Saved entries

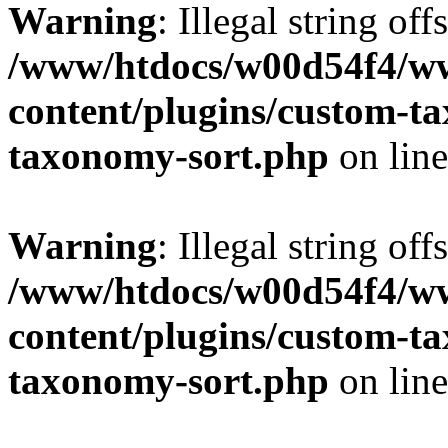
Warning
: Illegal string off
/www/htdocs/w00d54f4/w
content/plugins/custom-t
taxonomy-sort.php
on lin
Warning
: Illegal string off
/www/htdocs/w00d54f4/w
content/plugins/custom-t
taxonomy-sort.php
on lin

• _Work required_
Reproduce the data exactly as it appears above. Pictures are to be left out.

• _Written answer_
Warning
: Illegal string off
/www/htdocs/w00d54f4/w
content/plugins/custom-t
taxonomy-sort.php
on lin
Warning
: Illegal string off
/www/htdocs/w00d54f4/w
content/plugins/custom-t
taxonomy-sort.php
on lin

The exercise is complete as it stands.